I have read some people silicone rocks onto pots and to cover the orange color, they sprinkle sand on the silicone before it dries. Maybe you can do the same to the PVC.


----------



## islandlife7309

thank you! ill have to try that. the PVC shifts sometimes causing all the rocks to fall off before they dry :x very aggravating! haha its okay though good therapy i suppose


----------



## DJRansome

I siliconed substrate and rocks onto terra cotta when first starting out. I got it to stick initially pretty well, but long term it did not hold 100% and I found the look to be more natural just to bury the terra cotta with big rocks...not attached. Just piled around and over. The terra cotta (or PVC) gives a solid platform inside the rock pile. The the pile of rocks around the terra cotta gives even more nooks, crannies and swim-throughs for the females.


----------



## islandlife7309

not done yet but this is what its coming out to be, for all the white spots ill be attatching shells as well. not the prettiest but at least it will take up less space and i wont be worrying if the limestone is gunna fall on them


----------



## jphanton00

Looks good!! Here's mine...opted for the 2" PVC. And those are the glow rocks that glow under blue LED (only black rock I could find that was the perfect size lol).


----------



## islandlife7309

that looks awesome! hopefully the fish will appreciate all the hard work going into this hahaha.


----------



## partsrep

jphanton00 said:


> Ok so I think I'm going to make a condo out of natural slate tiles I found and some silicone glue. What dimensions are safe? I'll be adding other cichlids, but at adulthood they shouldn't be more than 6" in length. I'm thinking one cave in this condo should be 6" x 6" x 6"...is that big enough?


Just stack them carefully. I wouldn't glue them together in case you want to rearrange in the future.


----------



## jakekersley

8" PVC cut into a half moon shape would look good.


----------



## jraccah1

jphanton i know you already started the PVC project but i just wanted to give you my 2 cents on the cichlid stones. I tried making my own cave structures out of slate and the fish hated it, and then i tried PVC and i didnt like the look of it so finally i went the cichlid stones.

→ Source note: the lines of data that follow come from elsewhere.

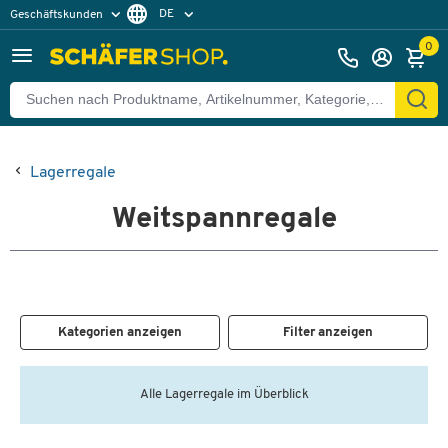
DE
Geschäftskunden
Privatkunden
FR
0
Lagerregale
Weitspannregale
Kategorien anzeigen
Filter anzeigen
Alle Lagerregale im Überblick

I ordered the 15 pack, only 10 were realistically sized for my tank as some of my fish are bout 5-6 inches i put them in along with some other rocks and i love how its turned out! the fish love them! my fuelleborni (who seems to be the alpha of the tank) claimed one of the big ones and hes constantly in it...I really love the cichlid stones and i can honestly give them a 5/5 rating.

here is how my tank looks before and after


----------



## cichlid-gal

Large cichlid stones are pretty big. I've had a fish get stuck in Texas holey rock but not the stones. The large stones will take up quite a bit of space but they can be stacked. What actually works pretty nice is to add just a few cichlid stones in with some real stonework...giving the fish a couple of extra caves to use. My peacocks fit in the large caves with no problems.....they were not fully grown but maybe 5-6 inches grown.


----------



## master chi

I've had cichlid stones in my 55 for years. Never have I had a fish get stuck in one.

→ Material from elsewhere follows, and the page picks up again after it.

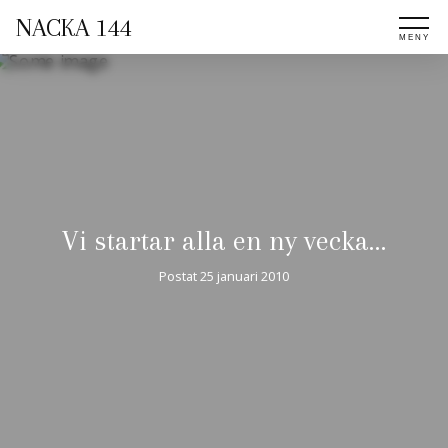
NACKA 144
Vi startar alla en ny vecka…
Postat
25 januari 2010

I have a feeling the "6 inch acei" either didn't want to come out or he was much bigger than 6 inches.

My male zebra is 6 inches he uses not only the large one all the time but the medium ones as well.

Also the company who makes the stones has included a new large stone and a giant stone as well. The giant stone looks more like a log to me,but it does have 2 openings which is cool. Like DJ said the fish like tighter spaces,I really have a hard time seeing a fish get stuck in the stones.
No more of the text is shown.